[Saved data entries]
------------------------

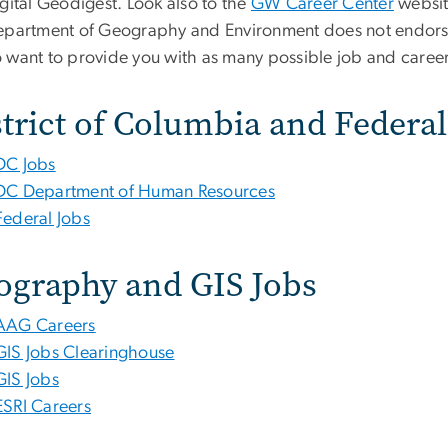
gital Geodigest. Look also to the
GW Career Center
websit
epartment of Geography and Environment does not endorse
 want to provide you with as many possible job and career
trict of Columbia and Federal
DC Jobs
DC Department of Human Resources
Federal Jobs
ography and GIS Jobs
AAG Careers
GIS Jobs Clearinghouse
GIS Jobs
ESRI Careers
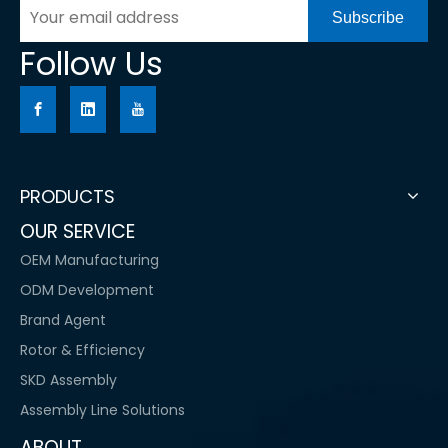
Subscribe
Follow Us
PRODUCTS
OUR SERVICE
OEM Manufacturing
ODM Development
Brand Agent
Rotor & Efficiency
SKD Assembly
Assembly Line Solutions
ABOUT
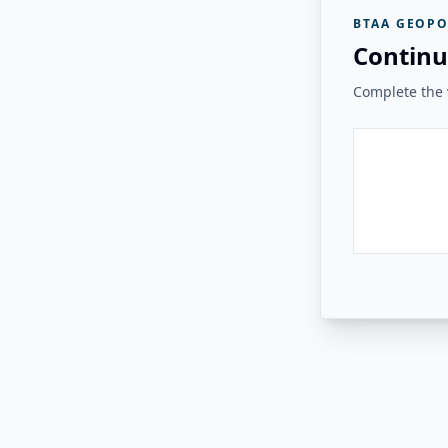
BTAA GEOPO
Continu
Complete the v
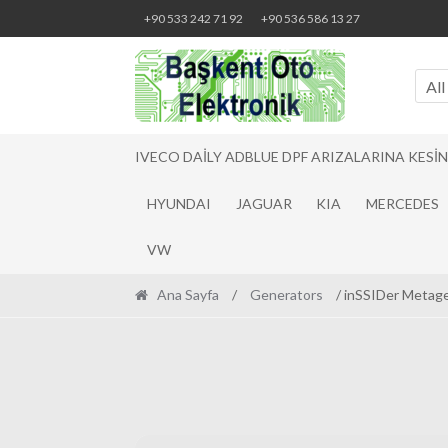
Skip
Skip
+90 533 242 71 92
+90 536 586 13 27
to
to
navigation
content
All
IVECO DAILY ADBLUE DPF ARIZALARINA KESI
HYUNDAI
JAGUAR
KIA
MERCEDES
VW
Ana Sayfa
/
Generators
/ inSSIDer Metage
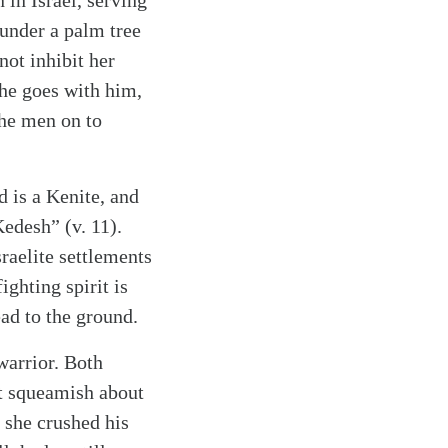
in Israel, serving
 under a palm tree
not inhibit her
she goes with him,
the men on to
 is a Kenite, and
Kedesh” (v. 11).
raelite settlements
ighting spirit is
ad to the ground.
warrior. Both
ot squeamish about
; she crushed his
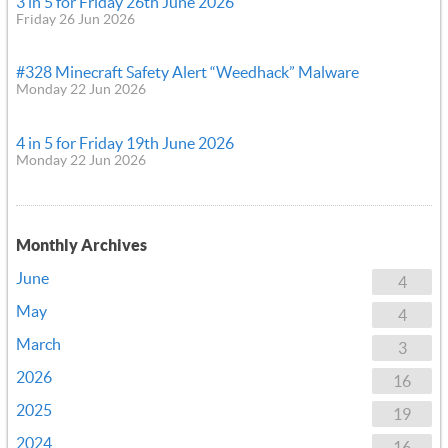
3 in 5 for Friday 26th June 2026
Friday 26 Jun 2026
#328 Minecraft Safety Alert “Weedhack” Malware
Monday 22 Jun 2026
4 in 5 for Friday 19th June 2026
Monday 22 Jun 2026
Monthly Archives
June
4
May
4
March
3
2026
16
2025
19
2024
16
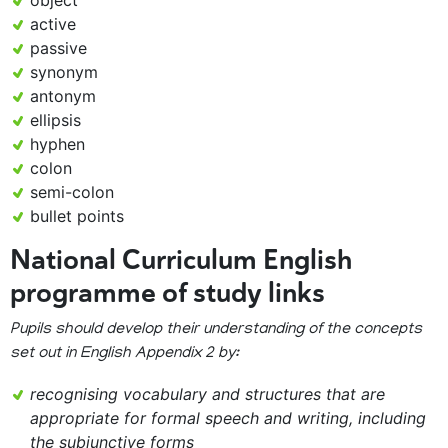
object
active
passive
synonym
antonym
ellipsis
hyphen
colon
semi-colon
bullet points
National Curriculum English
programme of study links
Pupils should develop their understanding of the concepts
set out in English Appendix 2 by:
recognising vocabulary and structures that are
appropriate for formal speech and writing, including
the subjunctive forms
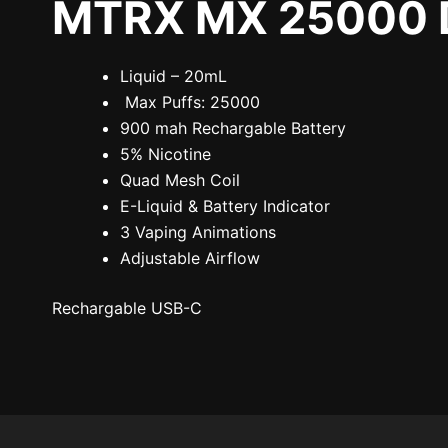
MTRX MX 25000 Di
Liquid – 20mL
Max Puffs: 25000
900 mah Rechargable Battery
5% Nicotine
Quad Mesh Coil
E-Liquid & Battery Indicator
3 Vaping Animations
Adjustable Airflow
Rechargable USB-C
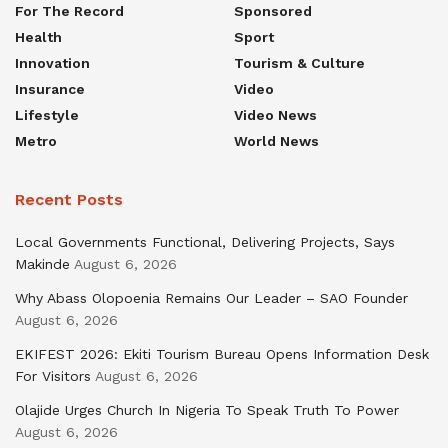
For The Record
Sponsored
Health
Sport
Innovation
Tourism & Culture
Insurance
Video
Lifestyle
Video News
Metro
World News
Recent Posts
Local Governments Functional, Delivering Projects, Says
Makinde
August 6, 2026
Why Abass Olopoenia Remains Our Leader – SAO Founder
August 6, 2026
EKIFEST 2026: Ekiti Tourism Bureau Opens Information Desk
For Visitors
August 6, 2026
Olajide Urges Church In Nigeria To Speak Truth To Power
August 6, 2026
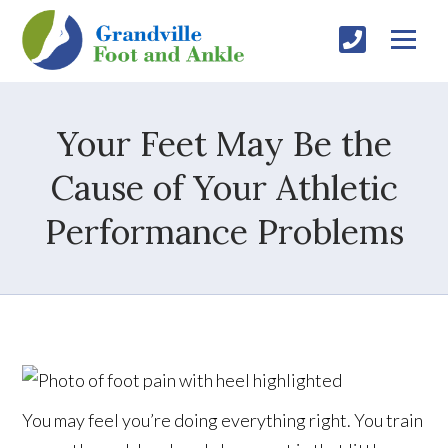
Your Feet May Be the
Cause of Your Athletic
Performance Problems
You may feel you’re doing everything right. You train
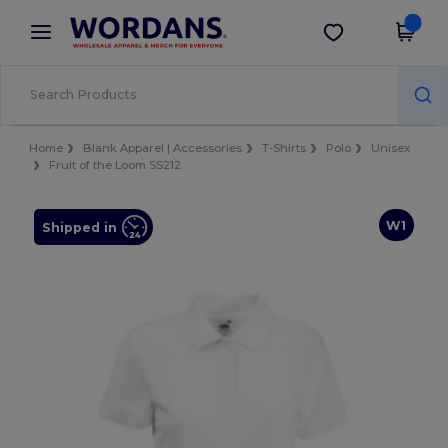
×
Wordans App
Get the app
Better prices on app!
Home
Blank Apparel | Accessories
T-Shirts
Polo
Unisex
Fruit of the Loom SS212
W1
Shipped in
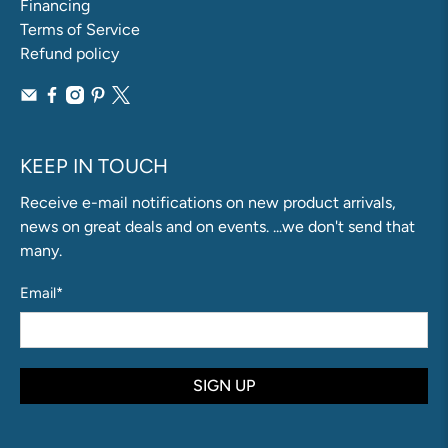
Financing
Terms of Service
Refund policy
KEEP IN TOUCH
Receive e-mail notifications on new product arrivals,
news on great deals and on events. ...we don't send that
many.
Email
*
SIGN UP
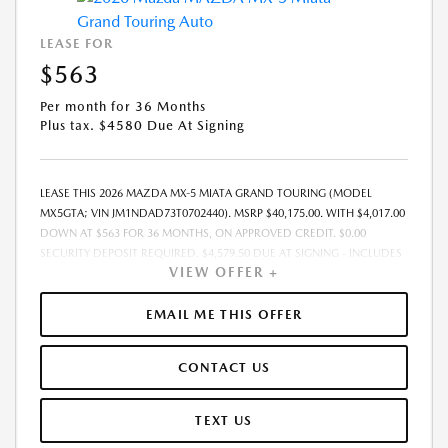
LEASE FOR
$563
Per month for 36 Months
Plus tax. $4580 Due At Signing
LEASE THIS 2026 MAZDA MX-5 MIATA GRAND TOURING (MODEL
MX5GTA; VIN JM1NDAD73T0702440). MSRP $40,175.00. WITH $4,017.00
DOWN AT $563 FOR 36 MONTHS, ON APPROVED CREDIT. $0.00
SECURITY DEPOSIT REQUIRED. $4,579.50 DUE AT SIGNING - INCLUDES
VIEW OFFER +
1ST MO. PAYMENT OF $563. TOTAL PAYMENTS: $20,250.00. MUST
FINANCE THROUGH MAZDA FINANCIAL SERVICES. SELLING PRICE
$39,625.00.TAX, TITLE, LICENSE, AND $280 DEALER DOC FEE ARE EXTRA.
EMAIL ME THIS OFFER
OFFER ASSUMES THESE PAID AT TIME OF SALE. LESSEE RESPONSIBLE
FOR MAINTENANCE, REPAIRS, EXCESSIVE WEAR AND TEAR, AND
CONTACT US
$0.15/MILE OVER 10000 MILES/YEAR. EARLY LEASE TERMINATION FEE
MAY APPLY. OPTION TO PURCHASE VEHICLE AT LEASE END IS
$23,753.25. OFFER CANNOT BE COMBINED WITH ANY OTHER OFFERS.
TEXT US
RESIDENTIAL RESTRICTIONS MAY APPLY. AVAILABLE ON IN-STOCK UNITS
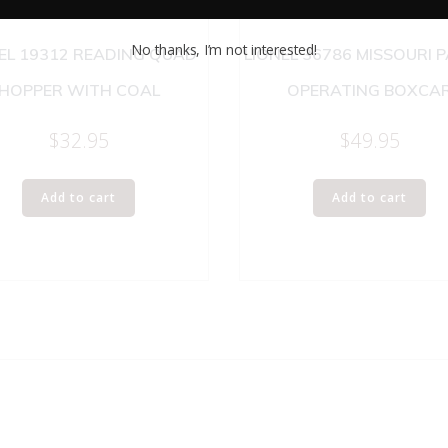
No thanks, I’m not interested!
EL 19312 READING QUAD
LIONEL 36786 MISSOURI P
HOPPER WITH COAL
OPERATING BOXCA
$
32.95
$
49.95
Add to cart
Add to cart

------------------------

About this task
Go through the records above and copy every line holding the word "Tourism".

Response
Tourism & Culture
EKIFEST 2026: Ekiti Tourism Bureau Opens Information Desk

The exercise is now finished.